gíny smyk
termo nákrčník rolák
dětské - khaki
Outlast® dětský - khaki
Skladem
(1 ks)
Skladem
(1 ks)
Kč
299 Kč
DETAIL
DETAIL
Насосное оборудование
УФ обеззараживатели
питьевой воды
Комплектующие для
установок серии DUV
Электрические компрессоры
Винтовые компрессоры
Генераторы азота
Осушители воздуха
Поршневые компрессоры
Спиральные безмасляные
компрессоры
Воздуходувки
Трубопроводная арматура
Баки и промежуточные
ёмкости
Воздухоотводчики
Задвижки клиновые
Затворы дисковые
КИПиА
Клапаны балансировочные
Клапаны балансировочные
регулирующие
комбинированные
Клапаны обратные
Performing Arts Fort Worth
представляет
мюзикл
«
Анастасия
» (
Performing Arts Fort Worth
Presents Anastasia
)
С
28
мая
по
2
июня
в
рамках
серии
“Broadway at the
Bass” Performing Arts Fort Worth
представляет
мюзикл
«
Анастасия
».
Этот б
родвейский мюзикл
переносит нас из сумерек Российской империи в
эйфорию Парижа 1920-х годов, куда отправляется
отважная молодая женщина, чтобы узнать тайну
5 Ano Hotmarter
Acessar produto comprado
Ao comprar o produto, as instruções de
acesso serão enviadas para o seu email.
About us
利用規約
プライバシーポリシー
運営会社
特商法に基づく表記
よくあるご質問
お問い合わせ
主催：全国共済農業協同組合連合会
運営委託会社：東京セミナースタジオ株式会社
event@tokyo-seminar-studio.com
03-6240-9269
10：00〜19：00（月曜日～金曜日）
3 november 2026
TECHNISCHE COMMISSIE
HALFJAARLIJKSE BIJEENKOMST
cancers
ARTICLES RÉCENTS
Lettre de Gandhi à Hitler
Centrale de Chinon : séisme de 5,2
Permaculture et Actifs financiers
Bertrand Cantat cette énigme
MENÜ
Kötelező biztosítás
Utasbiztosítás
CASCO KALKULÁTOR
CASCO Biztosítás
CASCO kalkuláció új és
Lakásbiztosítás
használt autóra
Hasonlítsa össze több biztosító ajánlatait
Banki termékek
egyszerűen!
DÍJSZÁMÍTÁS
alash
########
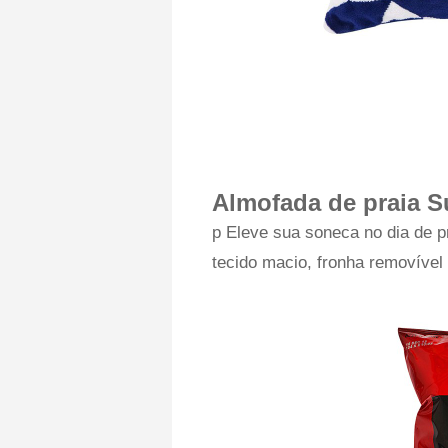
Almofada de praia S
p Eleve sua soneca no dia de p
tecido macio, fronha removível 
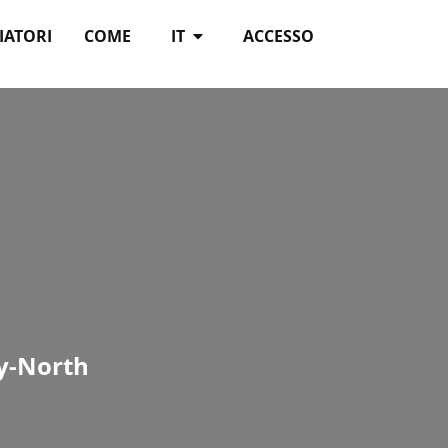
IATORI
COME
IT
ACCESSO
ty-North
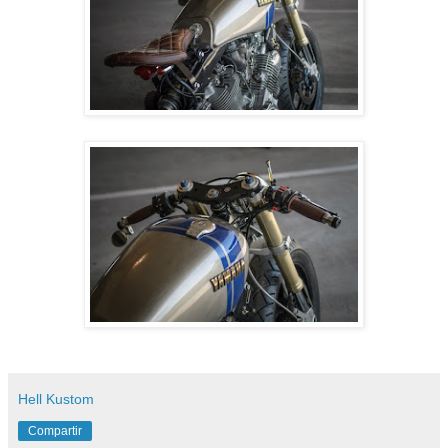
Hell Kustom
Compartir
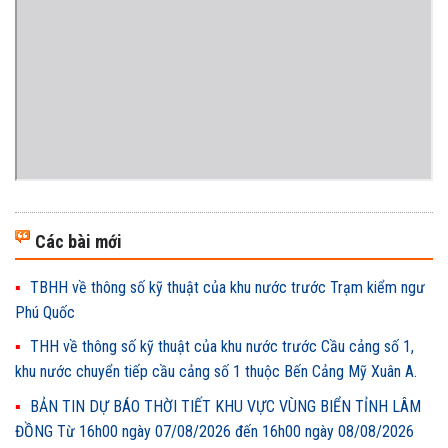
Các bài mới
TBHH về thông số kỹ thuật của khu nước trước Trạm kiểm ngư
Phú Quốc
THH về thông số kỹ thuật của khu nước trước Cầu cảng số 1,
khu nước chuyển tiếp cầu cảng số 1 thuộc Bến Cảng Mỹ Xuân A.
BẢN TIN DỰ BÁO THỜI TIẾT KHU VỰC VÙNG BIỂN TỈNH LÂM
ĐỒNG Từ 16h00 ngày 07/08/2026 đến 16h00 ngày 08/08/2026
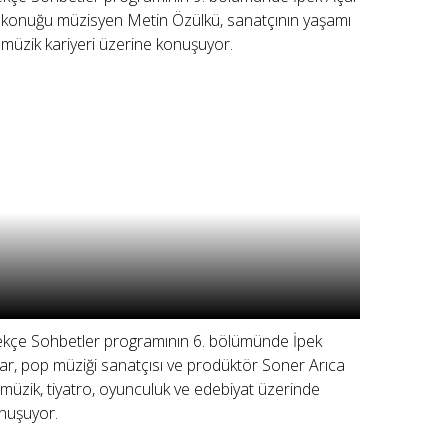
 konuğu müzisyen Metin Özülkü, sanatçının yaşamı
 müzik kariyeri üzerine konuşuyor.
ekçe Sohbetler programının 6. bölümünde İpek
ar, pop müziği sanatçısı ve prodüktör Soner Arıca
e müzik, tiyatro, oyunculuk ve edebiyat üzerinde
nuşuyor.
########
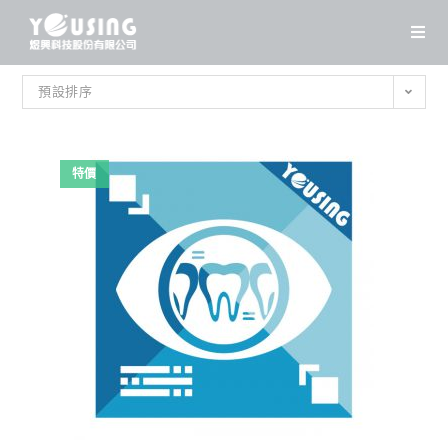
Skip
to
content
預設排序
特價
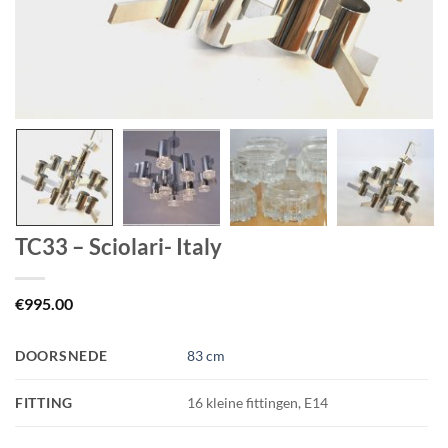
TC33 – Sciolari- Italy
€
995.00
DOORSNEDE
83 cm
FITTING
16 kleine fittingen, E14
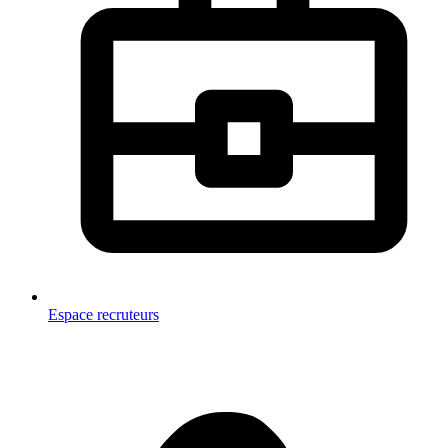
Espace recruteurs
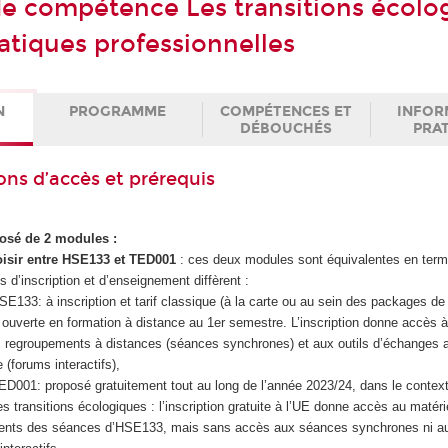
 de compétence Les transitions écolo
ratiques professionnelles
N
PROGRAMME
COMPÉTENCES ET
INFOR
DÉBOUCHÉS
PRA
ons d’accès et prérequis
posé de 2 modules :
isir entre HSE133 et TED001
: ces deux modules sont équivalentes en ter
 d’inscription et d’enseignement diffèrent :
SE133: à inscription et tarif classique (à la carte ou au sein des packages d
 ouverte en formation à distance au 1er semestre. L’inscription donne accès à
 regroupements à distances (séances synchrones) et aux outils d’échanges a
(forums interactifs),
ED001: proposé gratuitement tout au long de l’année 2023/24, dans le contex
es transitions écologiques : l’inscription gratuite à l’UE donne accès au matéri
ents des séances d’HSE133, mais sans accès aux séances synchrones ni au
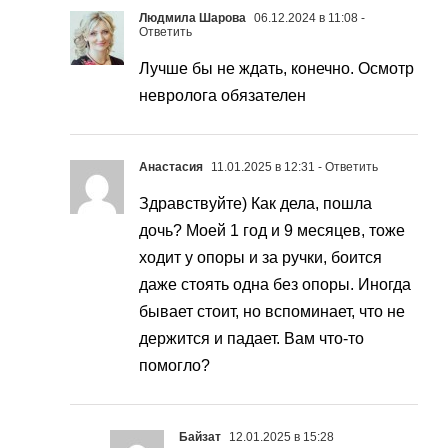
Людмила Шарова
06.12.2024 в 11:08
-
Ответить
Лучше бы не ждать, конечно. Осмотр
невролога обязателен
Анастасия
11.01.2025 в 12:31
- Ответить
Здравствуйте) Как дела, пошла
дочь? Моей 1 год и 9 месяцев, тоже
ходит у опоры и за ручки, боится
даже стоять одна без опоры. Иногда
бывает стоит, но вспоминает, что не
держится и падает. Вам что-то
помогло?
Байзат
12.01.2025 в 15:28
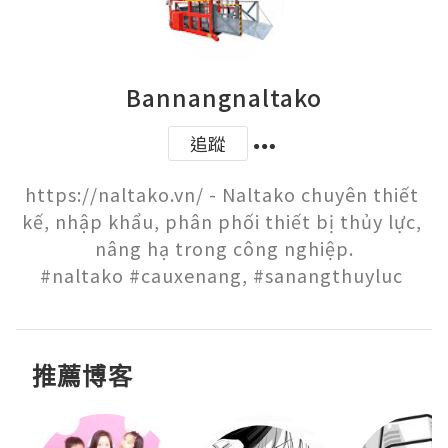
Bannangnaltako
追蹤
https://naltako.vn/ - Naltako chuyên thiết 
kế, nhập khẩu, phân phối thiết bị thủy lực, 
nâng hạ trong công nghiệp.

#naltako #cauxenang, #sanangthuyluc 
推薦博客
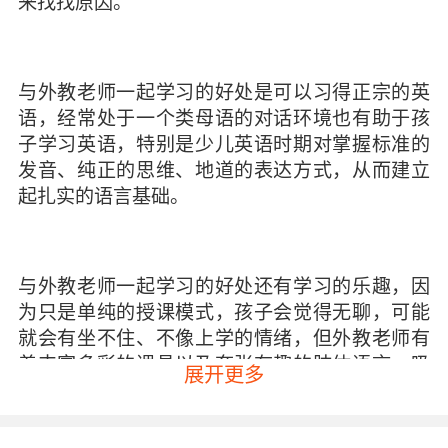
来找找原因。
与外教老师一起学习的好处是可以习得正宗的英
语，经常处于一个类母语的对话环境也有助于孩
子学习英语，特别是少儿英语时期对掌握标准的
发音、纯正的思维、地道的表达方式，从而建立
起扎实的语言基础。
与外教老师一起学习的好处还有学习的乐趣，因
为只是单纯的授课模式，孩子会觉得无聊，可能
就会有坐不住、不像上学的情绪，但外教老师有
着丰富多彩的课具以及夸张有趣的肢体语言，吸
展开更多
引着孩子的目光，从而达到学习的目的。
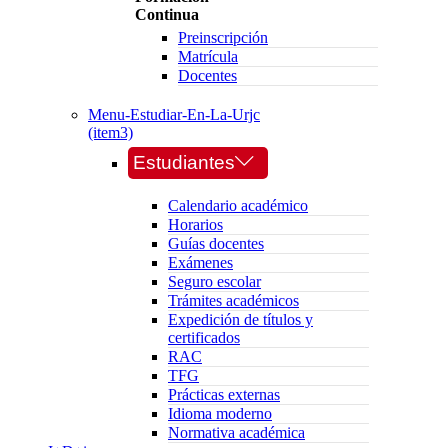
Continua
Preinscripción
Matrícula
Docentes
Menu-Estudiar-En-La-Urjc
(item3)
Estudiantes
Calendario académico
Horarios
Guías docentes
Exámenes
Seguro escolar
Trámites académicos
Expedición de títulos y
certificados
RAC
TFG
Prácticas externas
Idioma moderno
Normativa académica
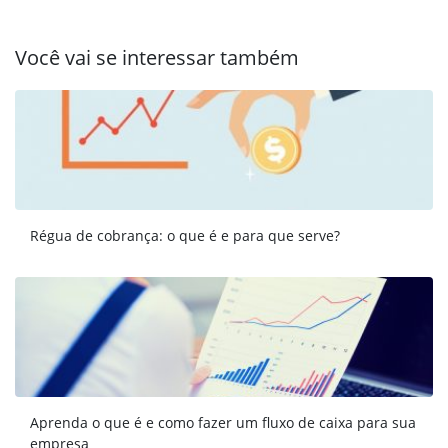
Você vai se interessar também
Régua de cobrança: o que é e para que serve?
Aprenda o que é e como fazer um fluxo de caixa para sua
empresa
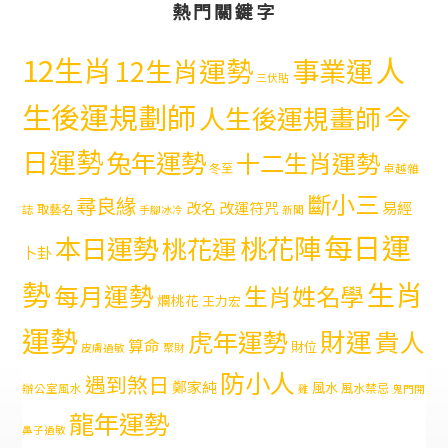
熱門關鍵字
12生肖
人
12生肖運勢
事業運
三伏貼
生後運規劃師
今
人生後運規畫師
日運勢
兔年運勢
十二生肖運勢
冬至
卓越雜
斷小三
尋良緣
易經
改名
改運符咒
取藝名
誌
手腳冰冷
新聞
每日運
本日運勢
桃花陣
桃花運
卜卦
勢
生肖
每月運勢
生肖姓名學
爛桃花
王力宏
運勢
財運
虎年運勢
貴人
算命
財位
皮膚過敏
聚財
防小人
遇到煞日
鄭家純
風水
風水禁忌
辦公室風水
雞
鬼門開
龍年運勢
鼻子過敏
########
[Directions] Please return all lines above in which the string "donne" is found.

[Response area]
 ouverte en formation à distance au 1er semestre. L’inscription donne accès à
es transitions écologiques : l’inscription gratuite à l’UE donne accès au matéri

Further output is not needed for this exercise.